Le terme se retrouve dans l’expression faire allusion à (qqn ou qqc.). “Évoquer indirectement quelqu’un ou quelque chose” (Le Robert).
3.2.2.3. L’analogie
“Dans son sens vague et courant, l’analogie désigne une ressemblance plus ou moins lointaine entre deux ou plusieurs grandeurs entre lesquels on admet implicitement une différence essentielle” (Greimas & Courtés, 1979).
3.2.2.4. La métaphore
La métaphore est la figure par laquelle on désigne un référent en utilisant un autre signe que celui qui le désigne couramment, par une comparaison sous-entendue comme on la définit d’ordinaire (le printemps de la vie = la jeunesse) (Charaudeau & Maingueneau, 2002).
3.2.2.5. L’ironie
La rhétorique la décrit traditionnellement comme un trope qui consiste à dire le contraire de ce qu’on veut faire comprendre au destinataire.

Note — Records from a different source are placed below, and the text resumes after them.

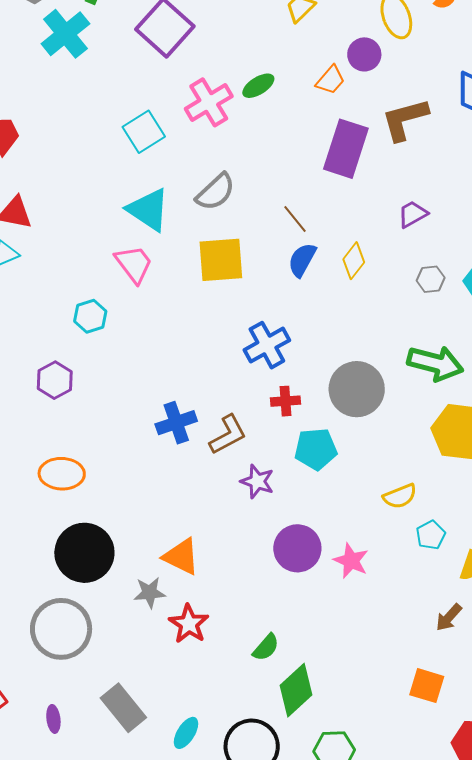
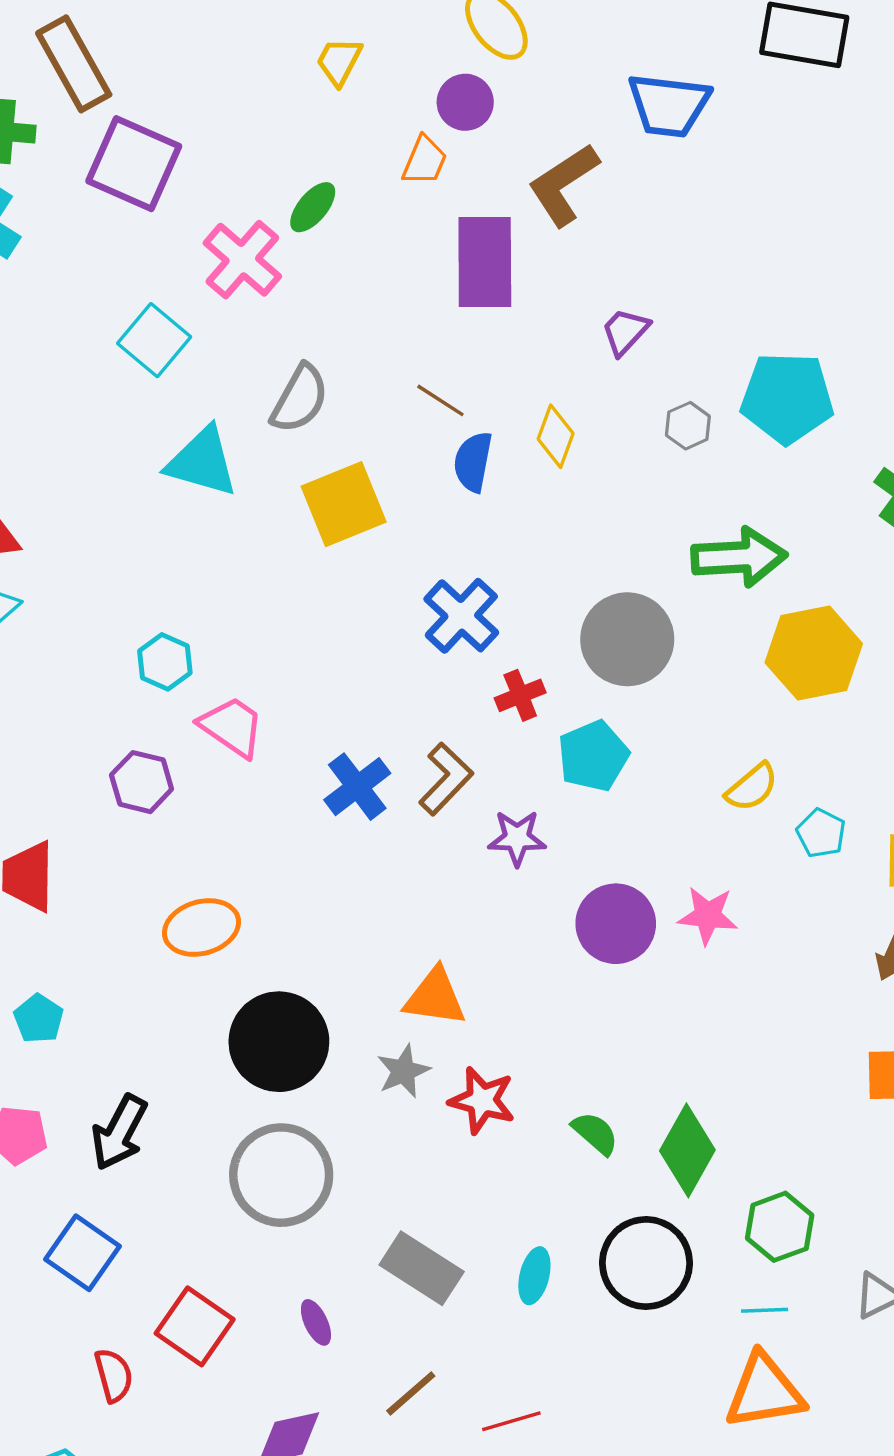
pink trapezoid: (134, 264) -> (232, 727), moved
green semicircle: (266, 647) -> (595, 1133), moved, turned -72

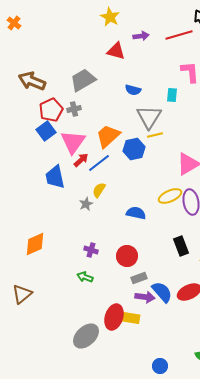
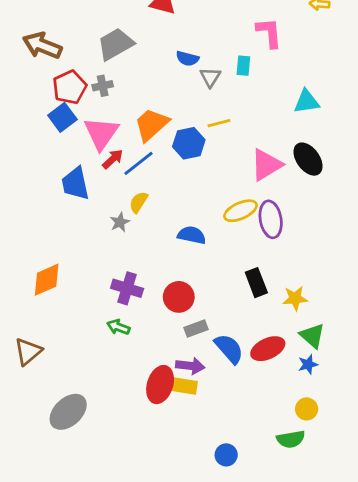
gray triangle: (149, 117) -> (210, 77), moved, size x0.6
purple cross: (91, 250) -> (127, 288), size x1.5
purple arrow: (145, 297) -> (190, 366), moved
gray ellipse: (86, 336) -> (68, 412), moved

Dans l’ironie, il y a en effet non-prise en charge5 de l’énonciation par le locuteur et discordance par rapport à la parole attendue dans tel type de situation (Charaudeau & Maingueneau, 2002). Ces formes d’expression partagent la propriété d’être imagées et indirectes. Pour laisser la stylistique aux stylisticiens, nous les considérerons en tant qu’outils argumentatifs.
Considérons le mythe de Prométhée et reprenons l’exemple (8). Si le mythe en lui-même relève de la légende,6 l’invoquer revient à en faire l’allégorie de l’injustice (divine) et de la révolte humaine (contre le destin), parallèlement, on établit une analogie entre la condition de l’homme légendaire et celle de l’homme d’aujourd’hui. Pour schématiser, on met en relation deux éléments que l’on désignera par A (élément précédent, chronologiquement, soit le mythe) et B (élément suivant, l’homme d’aujourd’hui). Dans ce cas, l’analogie, comme le pense Christian Plantin (1996, p. 49), “joue un rôle dans les argumentations où l’on met en avant un précédent, où l’on rapporte le cas présent à un cas typique, où l’on propose de suivre un modèle”. De son côté, Cécile Voisset-Vesseyre (2012, p. 101) allie l’allégorie à l’analogie dans une espèce de fusion indifférente à la chronologie, de symbolisme du mythe mis au service d’une argumentation: “Prométhée c’est nous dans notre grandeur, notre présent et notre avenir ; c’est ce qu’il y a de grand en l’homme : sa capacité à se lever et à se soulever, à se retourner et à affronter”.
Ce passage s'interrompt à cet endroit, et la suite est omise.